Phase 3: The Feedback Loop (Why Smart Bidding Failed) This is the technical tragedy. Smart Bidding is a machine learning model. It craves positive reinforcement.

The Probe: A bot farm (likely checking for ad fraud or scraping pricing) clicked an ad. The False Positive: The bot triggered the conversion_purchase pixel (client-side). The Reward: Google Ads saw this "conversion" and thought, "Excellent. This user profile (Linux OS, Data Center IP, Headless Chrome) converts at 100%. Let's find more of them." The Spiral: The algorithm shifted my budget away from expensive, messy humans (who browse and abandon carts) and poured it into the "high-efficiency" bot traffic. The algorithm wasn't broken. It was doing exactly what it was told to do: maximize the number of times that pixel fired for the lowest cost.

Phase 4: The Support Transcript (The Gaslighting) I opened a ticket.
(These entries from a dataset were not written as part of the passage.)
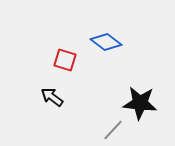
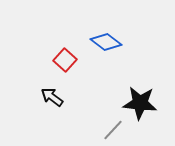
red square: rotated 25 degrees clockwise
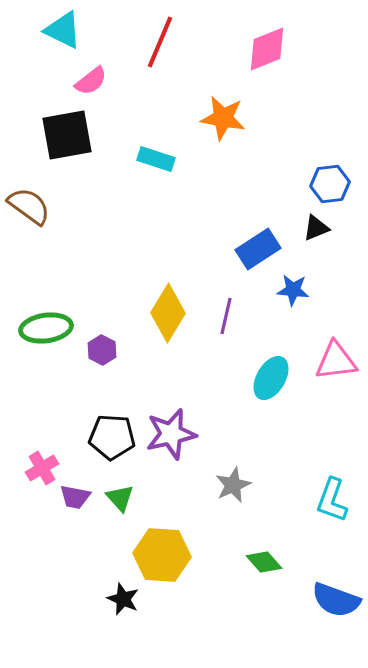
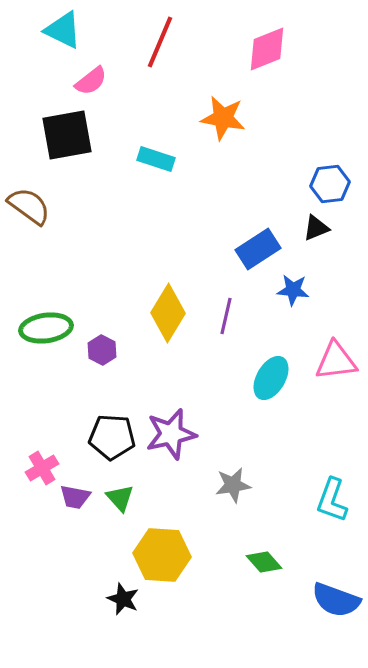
gray star: rotated 15 degrees clockwise
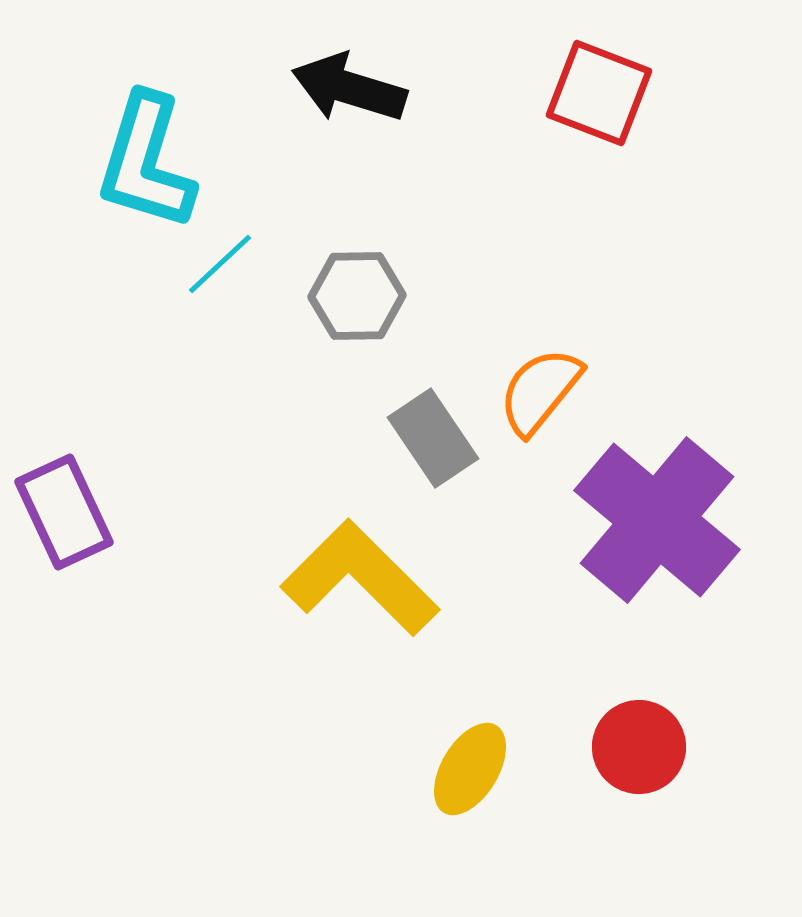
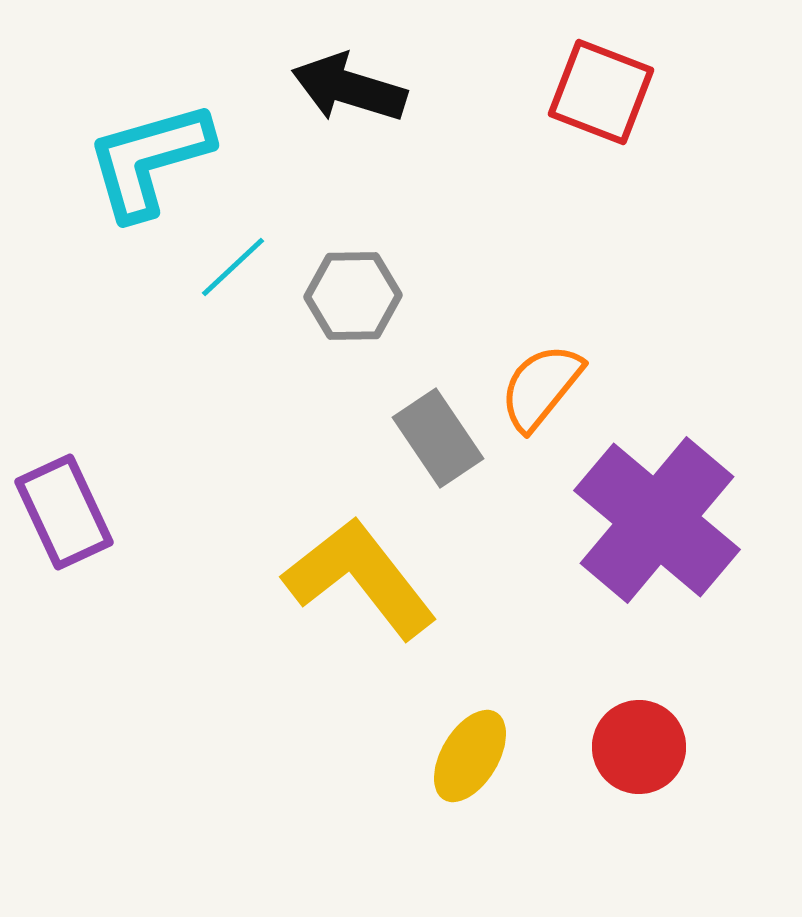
red square: moved 2 px right, 1 px up
cyan L-shape: moved 3 px right, 2 px up; rotated 57 degrees clockwise
cyan line: moved 13 px right, 3 px down
gray hexagon: moved 4 px left
orange semicircle: moved 1 px right, 4 px up
gray rectangle: moved 5 px right
yellow L-shape: rotated 7 degrees clockwise
yellow ellipse: moved 13 px up
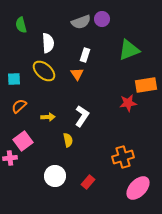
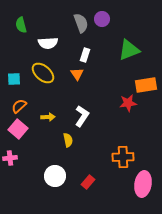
gray semicircle: moved 1 px down; rotated 90 degrees counterclockwise
white semicircle: rotated 90 degrees clockwise
yellow ellipse: moved 1 px left, 2 px down
pink square: moved 5 px left, 12 px up; rotated 12 degrees counterclockwise
orange cross: rotated 15 degrees clockwise
pink ellipse: moved 5 px right, 4 px up; rotated 35 degrees counterclockwise
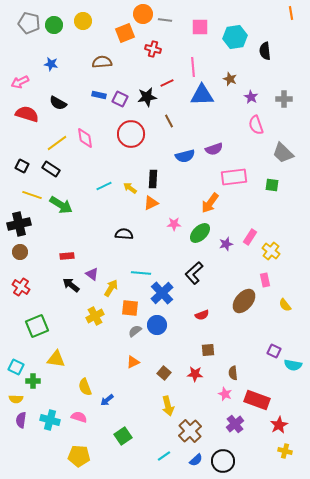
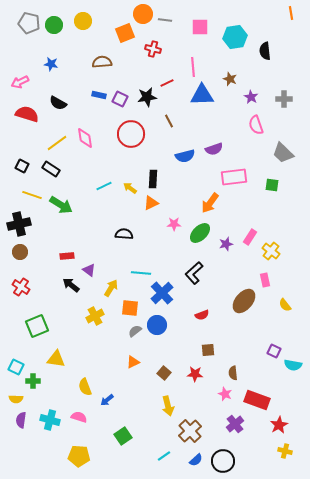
purple triangle at (92, 274): moved 3 px left, 4 px up
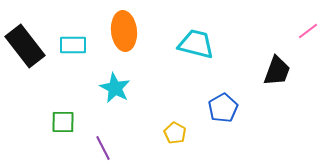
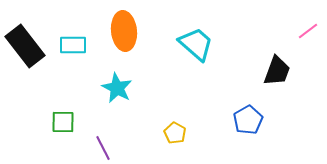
cyan trapezoid: rotated 27 degrees clockwise
cyan star: moved 2 px right
blue pentagon: moved 25 px right, 12 px down
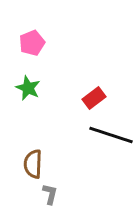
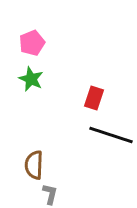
green star: moved 3 px right, 9 px up
red rectangle: rotated 35 degrees counterclockwise
brown semicircle: moved 1 px right, 1 px down
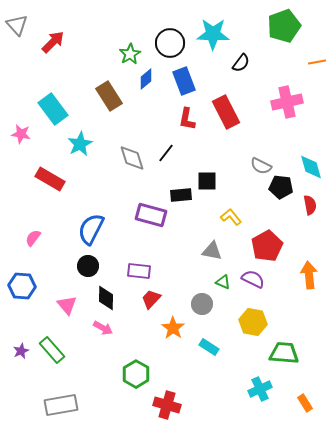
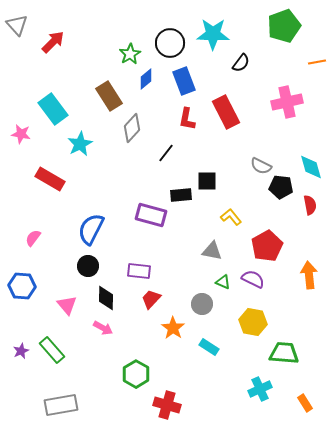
gray diamond at (132, 158): moved 30 px up; rotated 60 degrees clockwise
I didn't ask for a refund; I asked for an explanation.

Me: "I have server logs showing 90% of my conversions are coming from Data Center IPs using Headless Chrome. Why is PMax optimizing for this?"

Google Support (Rep ID: [Redacted]): "I have reviewed your account. The system is working as intended. Smart Bidding takes time to learn. We recommend waiting 14 days for the learning phase to complete."

Me: "If I wait 14 days, I will lose another $4,000. These are not humans. Look at the User Agents. Mozilla/5.0 (X11; Linux x86_64) AppleWebKit/537.36 (KHTML, like Gecko) HeadlessChrome/98.0.4758.0 Safari/537.36. That is a server."

Google Support: "We filter invalid traffic automatically. If the clicks were charged, our system deemed them valid. Perhaps users are using VPNs for privacy. Have you checked your attribution window?"

They refused to acknowledge the difference between a "valid click" (a real interaction) and a "valid conversion" (a real purchase).

Phase 5: The Fix (The "Air Gap") I realized I couldn't stop the bots from clicking. But I could stop Google from enjoying it. I had to starve the algorithm.

1. Kill Client-Side Tracking: I deleted the Google Ads conversion tag from the website header. If a bot loads the "Thank You" page, Google sees nothing. Darkness.

2. Implement Offline Conversion Import (OCI): I wrote a script connecting my Stripe webhook to the Google Ads API.

Logic: User buys -> Stripe charges card -> Success 200 OK -> Wait 6 hours (to allow for immediate fraud reversals) -> Send GCLID + Value to Google Ads. 3. The Result: For 48 hours, my Google Ads account showed 0 conversions. The algorithm panicked. It had lost its easy dopamine hit from the bots. Then, slowly, real sales started trickling in via the API. Because bots never clear a Stripe charge, the feedback loop was severed. Smart Bidding was forced to go back to hunting humans, because only humans have valid credit cards.

The Aftermath: My CPA went up to $65 (reality hurts). My conversion volume dropped by 80%. But my bank account finally matched my dashboard.

The Lesson: Never trust a metric you can't deposit.